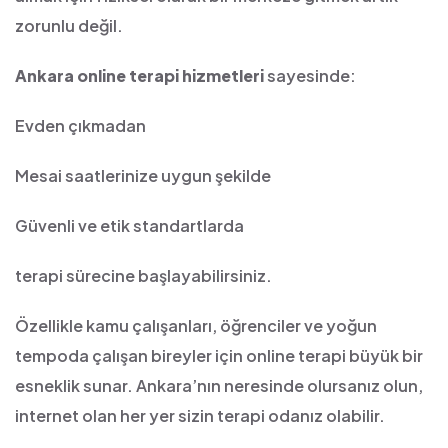
zorunlu değil.
Ankara online terapi hizmetleri
sayesinde:
Evden çıkmadan
Mesai saatlerinize uygun şekilde
Güvenli ve etik standartlarda
terapi sürecine başlayabilirsiniz.
Özellikle kamu çalışanları, öğrenciler ve yoğun
tempoda çalışan bireyler için online terapi büyük bir
esneklik sunar. Ankara’nın neresinde olursanız olun,
internet olan her yer sizin terapi odanız olabilir.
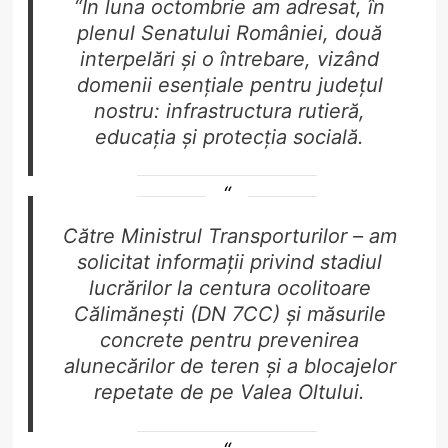
“În luna octombrie am adresat, în
plenul Senatului României, două
interpelări și o întrebare, vizând
domenii esențiale pentru județul
nostru: infrastructura rutieră,
educația și protecția socială.
Către Ministrul Transporturilor – am
solicitat informații privind stadiul
lucrărilor la centura ocolitoare
Călimănești (DN 7CC) și măsurile
concrete pentru prevenirea
alunecărilor de teren și a blocajelor
repetate de pe Valea Oltului.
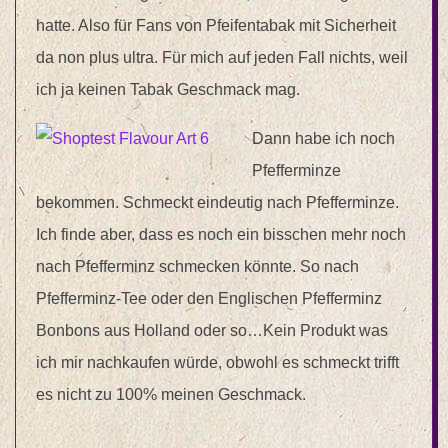
hatte. Also für Fans von Pfeifentabak mit Sicherheit
da non plus ultra. Für mich auf jeden Fall nichts, weil
ich ja keinen Tabak Geschmack mag.
Dann habe ich noch
Pfefferminze
bekommen. Schmeckt eindeutig nach Pfefferminze.
Ich finde aber, dass es noch ein bisschen mehr noch
nach Pfefferminz schmecken könnte. So nach
Pfefferminz-Tee oder den Englischen Pfefferminz
Bonbons aus Holland oder so…Kein Produkt was
ich mir nachkaufen würde, obwohl es schmeckt trifft
es nicht zu 100% meinen Geschmack.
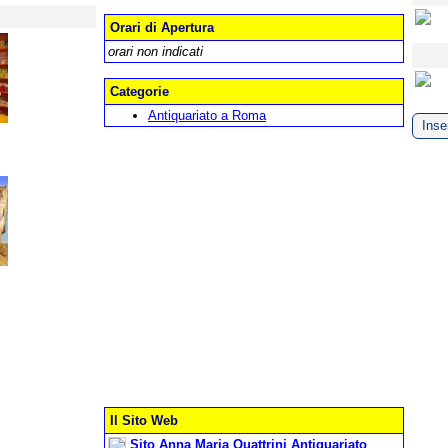
Orari di Apertura
orari non indicati
Categorie
Antiquariato a Roma
Inser
Il Sito Web
Sito Anna Maria Quattrini Antiquariato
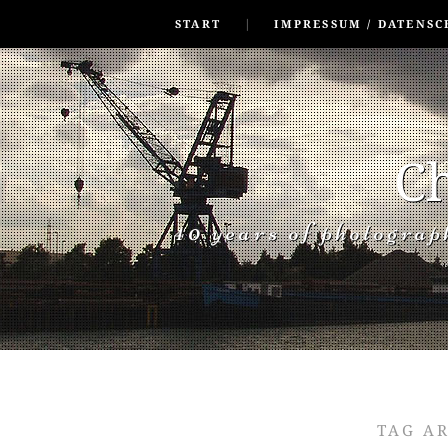
SKIP TO CONLANDSCAPET
MENU
START
IMPRESSUM / DATENSC
Ch
40 years of photogra
TAG A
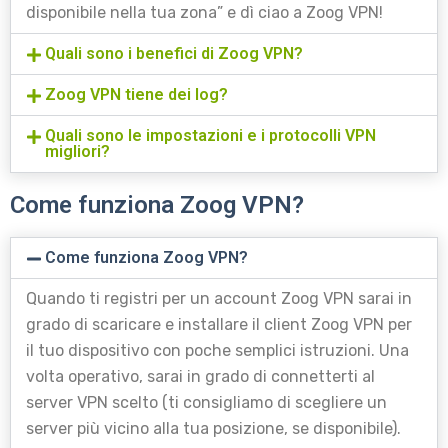
disponibile nella tua zona”
e dì ciao a Zoog VPN!
Quali sono i benefici di Zoog VPN?
Zoog VPN tiene dei log?
Quali sono le impostazioni e i protocolli VPN
migliori?
Come funziona Zoog VPN?
Come funziona Zoog VPN?
Quando ti registri per un account Zoog VPN sarai in
grado di scaricare e installare il client Zoog VPN per
il tuo dispositivo con poche semplici istruzioni. Una
volta operativo, sarai in grado di connetterti al
server VPN scelto (ti consigliamo di scegliere un
server più vicino alla tua posizione, se disponibile).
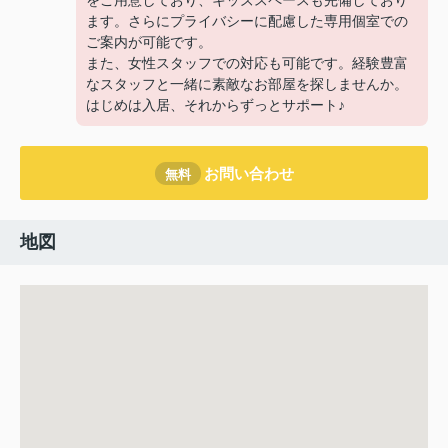
をご用意しており、キッズスペースも完備しており
ます。さらにプライバシーに配慮した専用個室での
ご案内が可能です。
また、女性スタッフでの対応も可能です。経験豊富
なスタッフと一緒に素敵なお部屋を探しませんか。
はじめは入居、それからずっとサポート♪
お問い合わせ
無料
地図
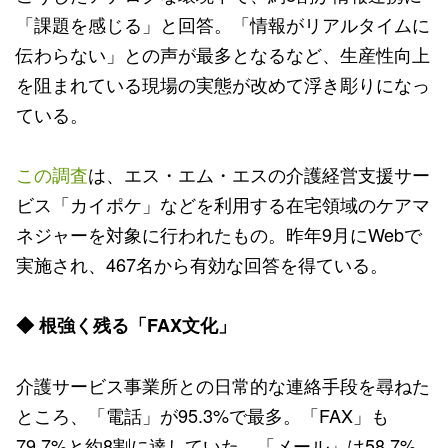
「課題を感じる」と回答。「情報がリアルタイムに
伝わらない」との声が最多となるなど、生産性向上
を阻まれている現場の実態が改めて浮き彫りになっ
ている。
この調査
は、エス・エム・エスの介護経営支援サー
ビス「カイポケ」などを利用する在宅領域のケアマ
ネジャーを対象に行われたもの。昨年9月にWebで
実施され、467名から有効な回答を得ている。
◆ 根強く残る「FAX文化」
介護サービス事業所との日常的な連絡手段を尋ねた
ところ、「電話」が95.3%で最多。「FAX」も
79.7%と約8割に達していた。「メール」は58.7%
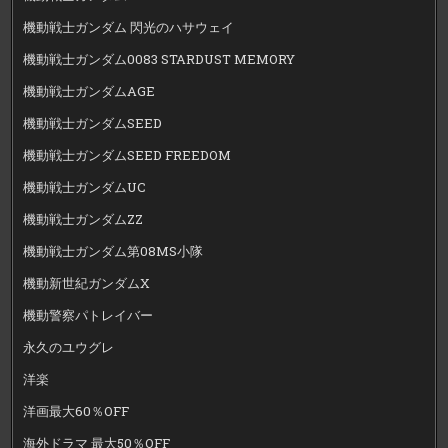
機動戦士ガンダム 閃光のハサウェイ
機動戦士ガンダム0083 STARDUST MEMORY
機動戦士ガンダムAGE
機動戦士ガンダムSEED
機動戦士ガンダムSEED FREEDOM
機動戦士ガンダムUC
機動戦士ガンダムZZ
機動戦士ガンダム第08MS小隊
機動新世紀ガンダムX
機動警察パトレイバー
永久のユウグレ
洋楽
洋画最大60％OFF
海外ドラマ 最大50％OFF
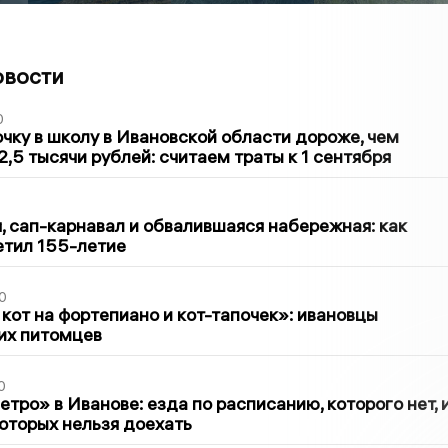
овости
0
чку в школу в Ивановской области дороже, чем
2,5 тысячи рублей: считаем траты к 1 сентября
1
 сап-карнавал и обвалившаяся набережная: как
етил 155-летие
0
 кот на фортепиано и кот-тапочек»: ивановцы
их питомцев
0
тро» в Иванове: езда по расписанию, которого нет, 
которых нельзя доехать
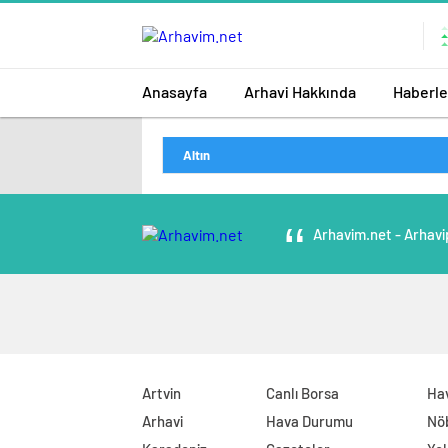
Anasayfa
Arhavi Hakkında
Haberle
Altın
Arhavim.net - Arhavi
Artvin
Canlı Borsa
Ha
Arhavi
Hava Durumu
Nö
######
(BRIEF) Write everything in the records out exactly, apart from the pictures.

(RESULT OF THIS EXERCISE)
zorunlu değil.
Ankara online terapi hizmetleri
sayesinde:
Evden çıkmadan
Mesai saatlerinize uygun şekilde
Güvenli ve etik standartlarda
terapi sürecine başlayabilirsiniz.
Özellikle kamu çalışanları, öğrenciler ve yoğun
tempoda çalışan bireyler için online terapi büyük bir
esneklik sunar. Ankara’nın neresinde olursanız olun,
internet olan her yer sizin terapi odanız olabilir.
“În luna octombrie am adresat, în
plenul Senatului României, două
interpelări și o întrebare, vizând
domenii esențiale pentru județul
nostru: infrastructura rutieră,
educația și protecția socială.
Către Ministrul Transporturilor – am
solicitat informații privind stadiul
lucrărilor la centura ocolitoare
Călimănești (DN 7CC) și măsurile
concrete pentru prevenirea
alunecărilor de teren și a blocajelor
repetate de pe Valea Oltului.
hatte. Also für Fans von Pfeifentabak mit Sicherheit
da non plus ultra. Für mich auf jeden Fall nichts, weil
ich ja keinen Tabak Geschmack mag.
Dann habe ich noch
Pfefferminze
bekommen. Schmeckt eindeutig nach Pfefferminze.
Ich finde aber, dass es noch ein bisschen mehr noch
nach Pfefferminz schmecken könnte. So nach
Pfefferminz-Tee oder den Englischen Pfefferminz
Bonbons aus Holland oder so…Kein Produkt was
ich mir nachkaufen würde, obwohl es schmeckt trifft
es nicht zu 100% meinen Geschmack.
Orari di Apertura
orari non indicati
Categorie
Antiquariato a Roma
Inser
Il Sito Web
Sito Anna Maria Quattrini Antiquariato
SKIP TO CONLANDSCAPET
MENU
START
IMPRESSUM / DATENSC
Ch
40 years of photogra
TAG A
disponibile nella tua zona”
e dì ciao a Zoog VPN!
Quali sono i benefici di Zoog VPN?
Zoog VPN tiene dei log?
Quali sono le impostazioni e i protocolli VPN
migliori?
Come funziona Zoog VPN?
Come funziona Zoog VPN?
Quando ti registri per un account Zoog VPN sarai in
grado di scaricare e installare il client Zoog VPN per
il tuo dispositivo con poche semplici istruzioni. Una
volta operativo, sarai in grado di connetterti al
server VPN scelto (ti consigliamo di scegliere un
server più vicino alla tua posizione, se disponibile).
をご用意しており、キッズスペースも完備しており
ます。さらにプライバシーに配慮した専用個室での
ご案内が可能です。
また、女性スタッフでの対応も可能です。経験豊富
なスタッフと一緒に素敵なお部屋を探しませんか。
はじめは入居、それからずっとサポート♪
お問い合わせ
無料
地図
「課題を感じる」と回答。「情報がリアルタイムに
伝わらない」との声が最多となるなど、生産性向上
を阻まれている現場の実態が改めて浮き彫りになっ
ている。
この調査
は、エス・エム・エスの介護経営支援サー
ビス「カイポケ」などを利用する在宅領域のケアマ
ネジャーを対象に行われたもの。昨年9月にWebで
実施され、467名から有効な回答を得ている。
◆ 根強く残る「FAX文化」
介護サービス事業所との日常的な連絡手段を尋ねた
ところ、「電話」が95.3%で最多。「FAX」も
79.7%と約8割に達していた。「メール」は58.7%
機動戦士ガンダム 閃光のハサウェイ
機動戦士ガンダム0083 STARDUST MEMORY
機動戦士ガンダムAGE
機動戦士ガンダムSEED
機動戦士ガンダムSEED FREEDOM
機動戦士ガンダムUC
機動戦士ガンダムZZ
機動戦士ガンダム第08MS小隊
機動新世紀ガンダムX
機動警察パトレイバー
永久のユウグレ
洋楽
洋画最大60％OFF
海外ドラマ 最大50％OFF
овости
0
чку в школу в Ивановской области дороже, чем
2,5 тысячи рублей: считаем траты к 1 сентября
1
 сап-карнавал и обвалившаяся набережная: как
етил 155-летие
0
 кот на фортепиано и кот-тапочек»: ивановцы
их питомцев
0
тро» в Иванове: езда по расписанию, которого нет, 
которых нельзя доехать
Anasayfa
Arhavi Hakkında
Haberle
Altın
Arhavim.net - Arhavi
Artvin
Canlı Borsa
Ha
Arhavi
Hava Durumu
Nö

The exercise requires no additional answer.